Problem details: Starting at the line that contains "فیبر: 3 گرم", reproduce every line through the end of the entries below, with no pictures in the copy.

Exercise material:
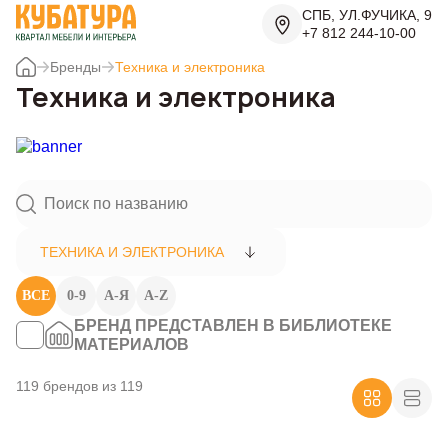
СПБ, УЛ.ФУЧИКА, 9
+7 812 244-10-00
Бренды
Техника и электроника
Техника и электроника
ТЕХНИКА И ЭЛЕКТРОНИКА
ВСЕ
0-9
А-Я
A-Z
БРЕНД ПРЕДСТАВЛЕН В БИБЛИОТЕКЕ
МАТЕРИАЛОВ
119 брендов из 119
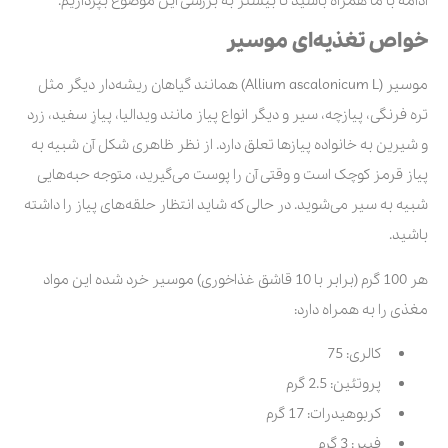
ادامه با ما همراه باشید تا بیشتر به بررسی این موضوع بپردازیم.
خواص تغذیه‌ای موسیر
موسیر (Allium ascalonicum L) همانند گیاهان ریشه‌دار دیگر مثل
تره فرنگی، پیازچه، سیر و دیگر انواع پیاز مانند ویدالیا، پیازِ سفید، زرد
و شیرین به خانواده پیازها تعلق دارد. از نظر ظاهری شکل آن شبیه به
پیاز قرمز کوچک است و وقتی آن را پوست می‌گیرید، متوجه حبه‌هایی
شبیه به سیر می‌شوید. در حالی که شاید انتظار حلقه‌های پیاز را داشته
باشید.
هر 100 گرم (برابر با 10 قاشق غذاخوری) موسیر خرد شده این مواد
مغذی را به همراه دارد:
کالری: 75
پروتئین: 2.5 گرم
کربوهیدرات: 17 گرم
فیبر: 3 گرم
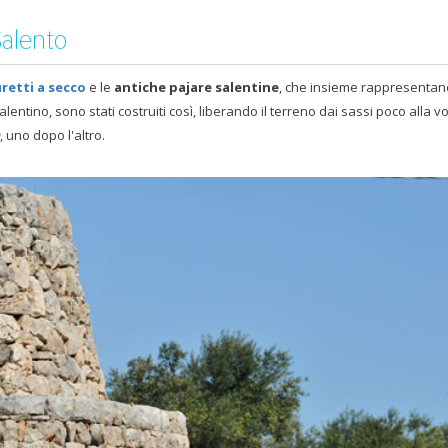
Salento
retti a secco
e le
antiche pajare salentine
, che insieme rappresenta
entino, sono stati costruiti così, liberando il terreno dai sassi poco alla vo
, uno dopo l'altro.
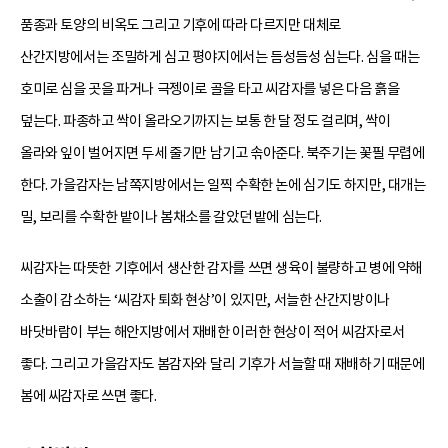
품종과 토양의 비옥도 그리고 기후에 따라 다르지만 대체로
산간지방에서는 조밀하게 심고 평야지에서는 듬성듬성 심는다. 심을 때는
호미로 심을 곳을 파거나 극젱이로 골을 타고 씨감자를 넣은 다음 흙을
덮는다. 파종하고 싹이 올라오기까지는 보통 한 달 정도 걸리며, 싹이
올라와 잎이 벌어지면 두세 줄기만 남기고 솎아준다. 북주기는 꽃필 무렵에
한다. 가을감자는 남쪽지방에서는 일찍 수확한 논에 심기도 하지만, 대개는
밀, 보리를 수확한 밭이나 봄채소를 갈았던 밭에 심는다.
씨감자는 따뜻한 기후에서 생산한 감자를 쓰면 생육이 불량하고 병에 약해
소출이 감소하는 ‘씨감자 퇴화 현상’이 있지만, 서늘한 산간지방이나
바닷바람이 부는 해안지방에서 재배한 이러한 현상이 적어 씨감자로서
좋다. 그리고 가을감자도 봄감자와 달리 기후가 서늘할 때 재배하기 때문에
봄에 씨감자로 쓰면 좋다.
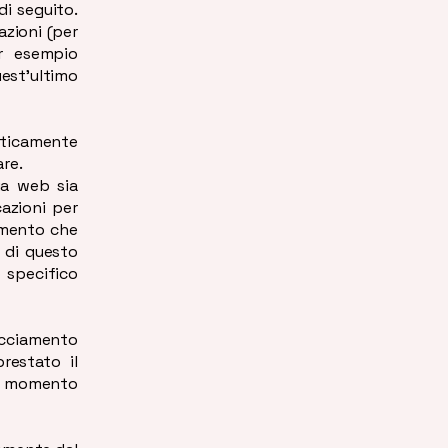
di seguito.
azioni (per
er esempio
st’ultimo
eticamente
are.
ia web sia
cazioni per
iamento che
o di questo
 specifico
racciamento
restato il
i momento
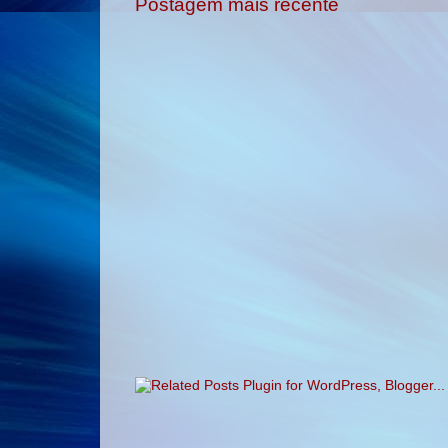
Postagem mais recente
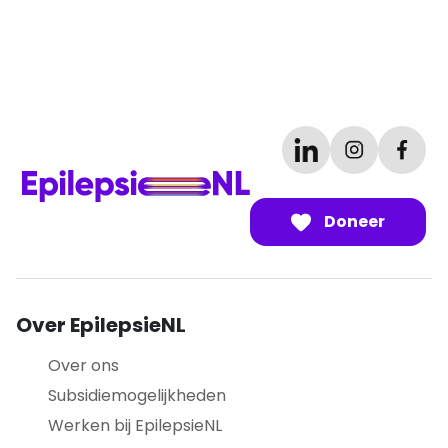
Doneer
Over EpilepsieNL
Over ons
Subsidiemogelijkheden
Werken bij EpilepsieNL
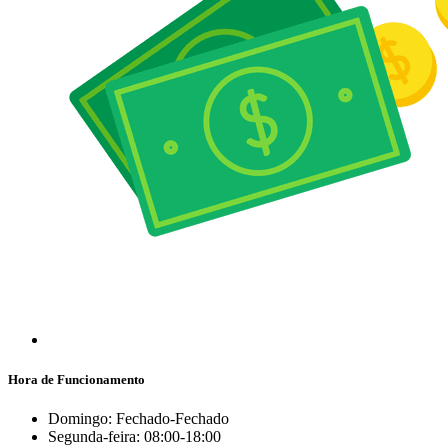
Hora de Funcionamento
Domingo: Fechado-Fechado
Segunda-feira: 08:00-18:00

Worked solution:
فیبر: 3 گرم
Salento
retti a secco
e le
antiche pajare salentine
, che insieme rappresenta
entino, sono stati costruiti così, liberando il terreno dai sassi poco alla vo
, uno dopo l'altro.
품종과 토양의 비옥도 그리고 기후에 따라 다르지만 대체로
산간지방에서는 조밀하게 심고 평야지에서는 듬성듬성 심는다. 심을 때는
호미로 심을 곳을 파거나 극젱이로 골을 타고 씨감자를 넣은 다음 흙을
덮는다. 파종하고 싹이 올라오기까지는 보통 한 달 정도 걸리며, 싹이
올라와 잎이 벌어지면 두세 줄기만 남기고 솎아준다. 북주기는 꽃필 무렵에
한다. 가을감자는 남쪽지방에서는 일찍 수확한 논에 심기도 하지만, 대개는
밀, 보리를 수확한 밭이나 봄채소를 갈았던 밭에 심는다.
씨감자는 따뜻한 기후에서 생산한 감자를 쓰면 생육이 불량하고 병에 약해
소출이 감소하는 ‘씨감자 퇴화 현상’이 있지만, 서늘한 산간지방이나
바닷바람이 부는 해안지방에서 재배한 이러한 현상이 적어 씨감자로서
좋다. 그리고 가을감자도 봄감자와 달리 기후가 서늘할 때 재배하기 때문에
봄에 씨감자로 쓰면 좋다.
di seguito.
azioni (per
er esempio
st’ultimo
eticamente
are.
ia web sia
cazioni per
iamento che
o di questo
 specifico
racciamento
restato il
i momento
Postagem mais recente
Doneer
Over EpilepsieNL
Over ons
Subsidiemogelijkheden
Werken bij EpilepsieNL
Hora de Funcionamento
Domingo: Fechado-Fechado
Segunda-feira: 08:00-18:00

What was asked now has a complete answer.